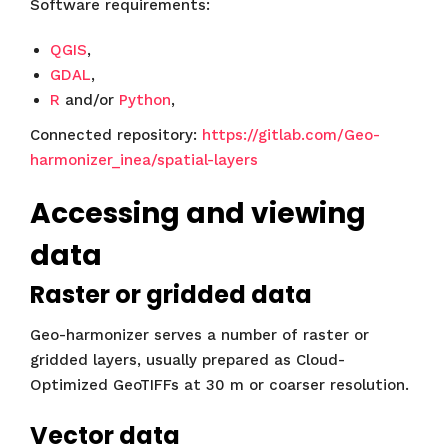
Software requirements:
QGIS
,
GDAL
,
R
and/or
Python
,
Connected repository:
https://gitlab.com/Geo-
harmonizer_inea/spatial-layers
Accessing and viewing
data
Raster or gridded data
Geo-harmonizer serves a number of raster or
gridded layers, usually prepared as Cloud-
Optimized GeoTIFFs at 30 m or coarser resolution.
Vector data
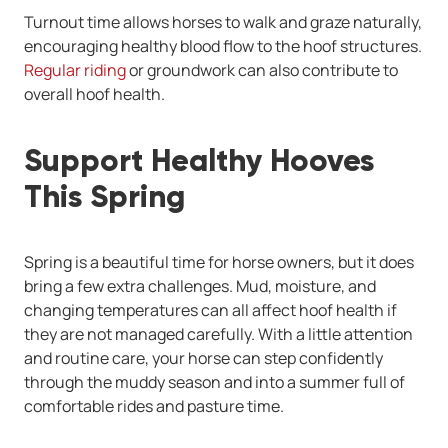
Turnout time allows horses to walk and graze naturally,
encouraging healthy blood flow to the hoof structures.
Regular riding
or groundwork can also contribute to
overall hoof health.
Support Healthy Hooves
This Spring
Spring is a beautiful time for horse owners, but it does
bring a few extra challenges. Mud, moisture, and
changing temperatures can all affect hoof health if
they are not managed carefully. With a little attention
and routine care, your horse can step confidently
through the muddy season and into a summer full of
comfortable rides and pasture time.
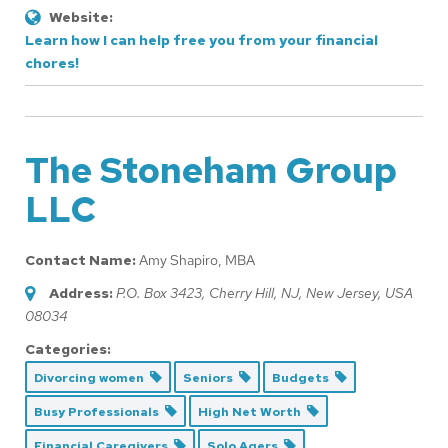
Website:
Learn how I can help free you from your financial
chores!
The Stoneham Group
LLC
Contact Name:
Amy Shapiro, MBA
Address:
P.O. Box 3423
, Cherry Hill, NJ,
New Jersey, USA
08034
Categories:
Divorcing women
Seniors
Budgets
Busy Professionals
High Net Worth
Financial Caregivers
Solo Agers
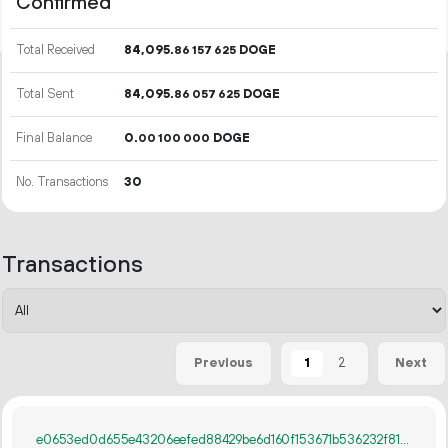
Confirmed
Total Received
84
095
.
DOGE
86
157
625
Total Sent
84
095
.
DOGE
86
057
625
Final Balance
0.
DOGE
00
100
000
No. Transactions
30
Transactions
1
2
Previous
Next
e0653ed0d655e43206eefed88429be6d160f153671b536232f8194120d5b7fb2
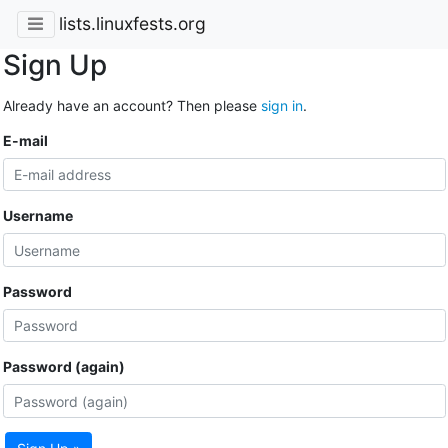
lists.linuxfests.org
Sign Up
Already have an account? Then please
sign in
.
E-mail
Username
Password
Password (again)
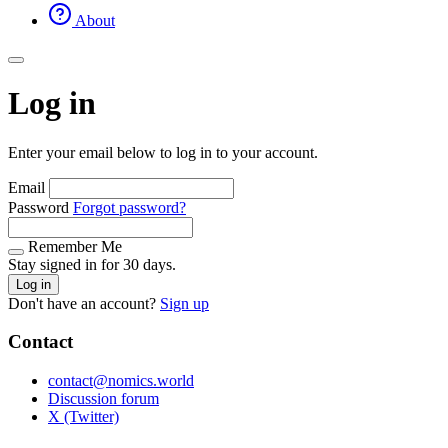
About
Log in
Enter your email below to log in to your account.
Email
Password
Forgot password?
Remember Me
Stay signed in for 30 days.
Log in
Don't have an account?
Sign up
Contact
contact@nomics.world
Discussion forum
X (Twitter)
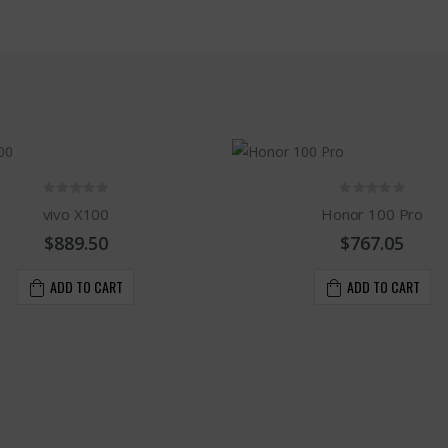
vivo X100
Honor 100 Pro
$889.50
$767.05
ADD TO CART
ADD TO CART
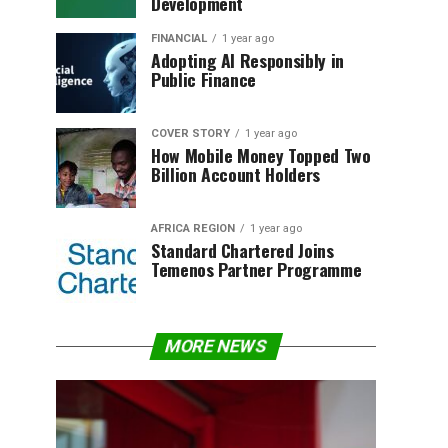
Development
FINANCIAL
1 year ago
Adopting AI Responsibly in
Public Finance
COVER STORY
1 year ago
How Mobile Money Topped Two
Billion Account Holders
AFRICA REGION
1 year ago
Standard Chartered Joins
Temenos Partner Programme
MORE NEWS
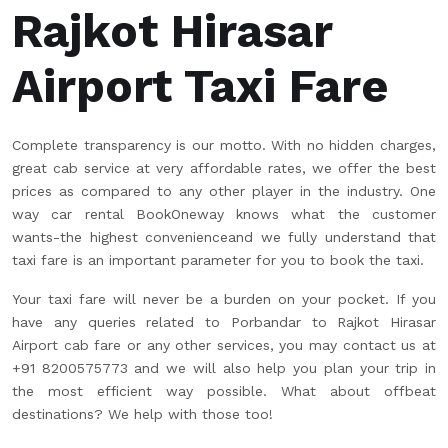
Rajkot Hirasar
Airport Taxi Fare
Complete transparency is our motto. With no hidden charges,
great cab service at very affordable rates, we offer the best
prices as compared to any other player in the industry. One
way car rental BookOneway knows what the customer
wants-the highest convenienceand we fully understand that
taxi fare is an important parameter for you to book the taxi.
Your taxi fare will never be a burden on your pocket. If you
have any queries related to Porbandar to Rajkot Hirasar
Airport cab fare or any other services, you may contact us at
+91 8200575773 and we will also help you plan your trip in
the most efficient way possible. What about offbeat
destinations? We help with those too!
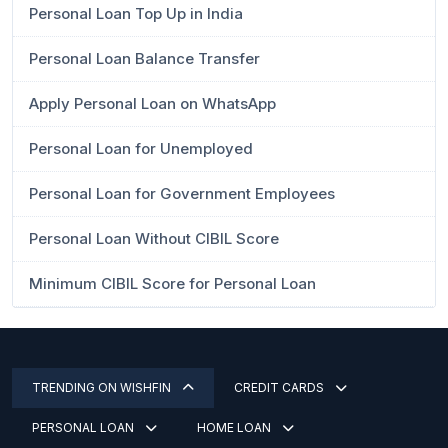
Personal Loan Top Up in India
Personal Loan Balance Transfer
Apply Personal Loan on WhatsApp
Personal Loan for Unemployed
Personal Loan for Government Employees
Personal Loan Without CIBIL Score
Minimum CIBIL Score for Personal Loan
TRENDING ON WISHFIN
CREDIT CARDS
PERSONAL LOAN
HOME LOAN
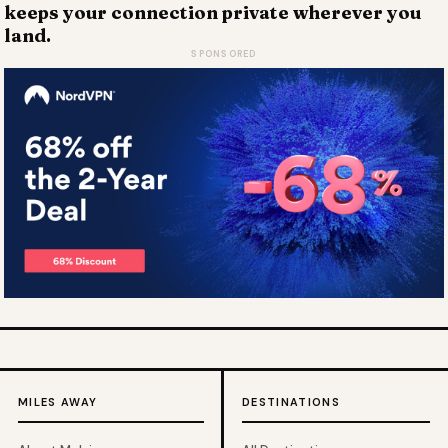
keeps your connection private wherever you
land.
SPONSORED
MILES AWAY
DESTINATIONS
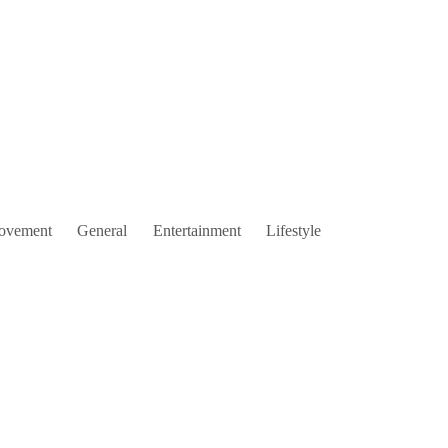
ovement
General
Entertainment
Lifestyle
○ ○ ○ ○ ○ ○ ○
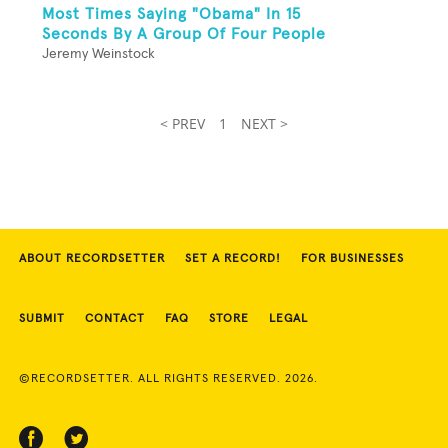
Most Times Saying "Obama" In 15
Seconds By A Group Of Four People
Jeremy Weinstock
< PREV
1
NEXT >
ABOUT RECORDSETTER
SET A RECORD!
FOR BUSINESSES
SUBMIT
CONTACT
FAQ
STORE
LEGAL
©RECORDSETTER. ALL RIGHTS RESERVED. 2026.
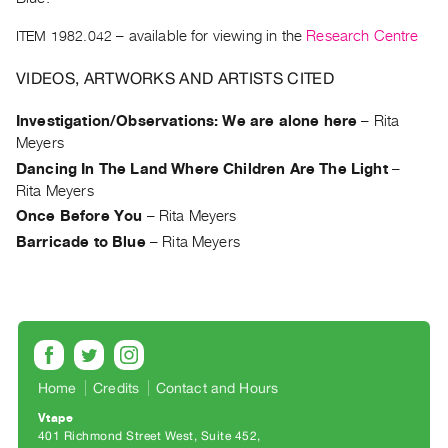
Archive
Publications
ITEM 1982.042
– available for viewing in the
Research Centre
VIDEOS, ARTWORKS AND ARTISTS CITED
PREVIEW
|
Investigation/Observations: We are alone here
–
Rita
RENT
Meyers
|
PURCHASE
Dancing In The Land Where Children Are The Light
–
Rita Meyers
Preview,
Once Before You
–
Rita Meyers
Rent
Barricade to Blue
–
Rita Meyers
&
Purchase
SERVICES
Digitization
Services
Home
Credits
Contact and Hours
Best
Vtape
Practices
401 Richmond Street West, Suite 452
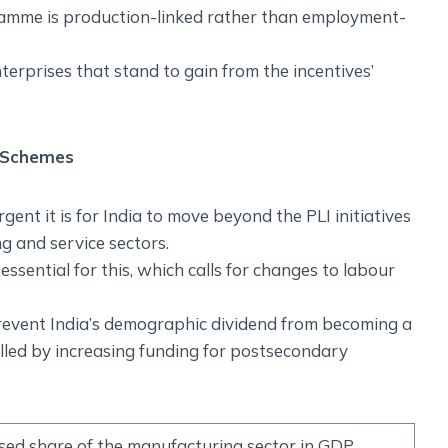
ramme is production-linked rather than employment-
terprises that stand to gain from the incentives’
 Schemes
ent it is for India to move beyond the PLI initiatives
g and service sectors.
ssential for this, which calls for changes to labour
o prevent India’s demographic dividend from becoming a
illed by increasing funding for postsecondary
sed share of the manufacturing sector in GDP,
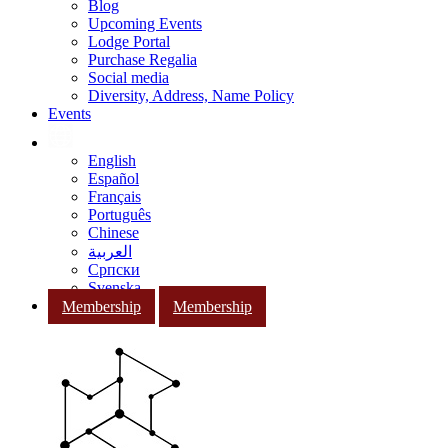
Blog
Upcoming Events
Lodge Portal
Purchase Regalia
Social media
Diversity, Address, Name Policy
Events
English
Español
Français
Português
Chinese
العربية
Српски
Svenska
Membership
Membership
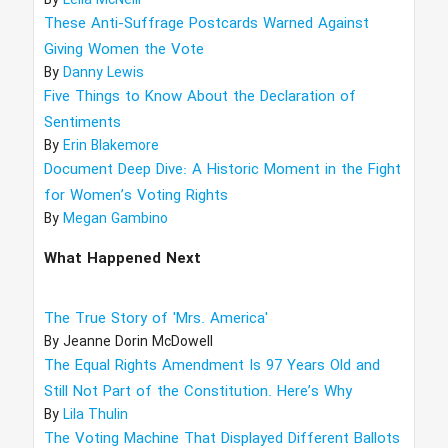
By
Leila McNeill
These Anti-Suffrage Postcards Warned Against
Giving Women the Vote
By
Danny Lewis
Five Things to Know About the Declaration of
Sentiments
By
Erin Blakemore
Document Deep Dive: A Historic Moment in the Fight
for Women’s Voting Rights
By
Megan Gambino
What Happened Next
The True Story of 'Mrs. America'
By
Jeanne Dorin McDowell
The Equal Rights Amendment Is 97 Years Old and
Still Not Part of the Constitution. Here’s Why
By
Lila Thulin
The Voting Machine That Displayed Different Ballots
○ ○ ○ ○ ○ ○ ○
=== INSTRUCTIONS FOR THE TASK ===
Search the data for "Balance". Copy each line that has it.

=== RESULT OF THIS EXERCISE ===
Final Balance
Personal Loan Balance Transfer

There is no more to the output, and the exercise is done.